- Opening Delimiter -

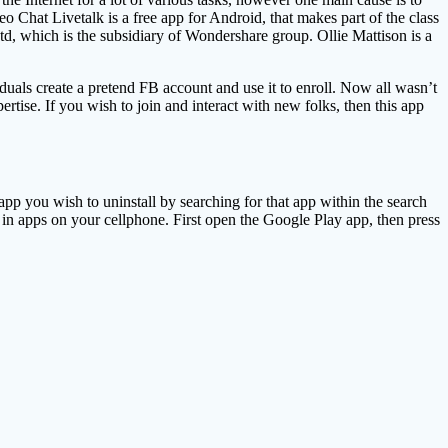
o Chat Livetalk is a free app for Android, that makes part of the class
, which is the subsidiary of Wondershare group. Ollie Mattison is a
uals create a pretend FB account and use it to enroll. Now all wasn’t
tise. If you wish to join and interact with new folks, then this app
pp you wish to uninstall by searching for that app within the search
in apps on your cellphone. First open the Google Play app, then press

- Closing Delimiter -

● What is needed: Copy each line, exactly, that falls between the line containing "Mattison is a" and the end of the entries, both included.

● Response below:
, which is the subsidiary of Wondershare group. Ollie Mattison is a
uals create a pretend FB account and use it to enroll. Now all wasn’t
tise. If you wish to join and interact with new folks, then this app
pp you wish to uninstall by searching for that app within the search
in apps on your cellphone. First open the Google Play app, then press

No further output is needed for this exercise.